Posted Mar 9, 2011 16:56 UTC (Wed) by RogerOdle (subscriber, #60791)
Parent article: Red Hat and the GPL
1. The GPL only imposes an obligation on RedHat to those is distributes to. Not to anyone else.
2. The GPL does not require RedHat to reveal the patches unless those patches are distributed as items as separate items. That may be the case here, I have not looked at the details.
3. The GPL requires RedHat to share the source of the final product that is distributed with those it distributes to. Those receiving that source can use common GNU tools for building patches themselves, though this will not help them understand much about why the differences are there.
4. It has been a courtesy and a matter of honor that distributors have shared patches. The GPL does not demand it. Any obligation to share patches is outside of the obligations of the GPL and is a matter of contracts beyond the GPL.
RedHat is honoring its GPL obligations by providing the source for its product to its customers. It is protecting itself, as much as it can, by withholding the information for how it got from one distribution to the next.

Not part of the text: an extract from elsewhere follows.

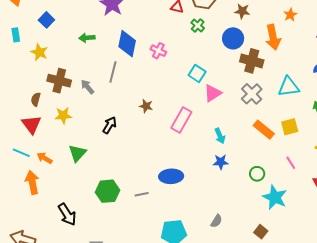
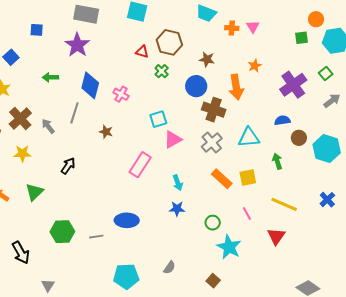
cyan square: (197, 74) -> (158, 119), turned 36
brown cross: (59, 81) -> (20, 119), turned 30
brown star: (146, 106) -> (106, 132), moved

RedHat is still operating Fedora and that has been and will continue to be a great tool for promoting Linux and educating the public. It is less stable and less suitable than enterprise versions for business purposes but that is intentional. It is the proving ground after all.
Making an enterprise class distribution is very expensive. How long did it take RedHat to lock down, verify, and test RHEL 6 before releasing it? It large team of engineers, time, and equipment. I think the beta was out at least 6 months before the official release. Now companies have started up relying on RedHat to carry the water while they are not obligated to contribute to this hardening process. That is not fair.
I wish people would calm down. This bickering is only a source of laughter for Microsoft and it's proprietary buddies. The Open Source business model was established on a model of trust. We struggle daily with how we honor that trust and the obligations that it imposes on us while we are trying to put bread on our tables. While honorable people are growing in ways that benefit everyone, less honorable people are looking for ways to game the legal system to make a buck at other's expense. I think that RedHat is trying to find a way to protect itself from the less hororable type.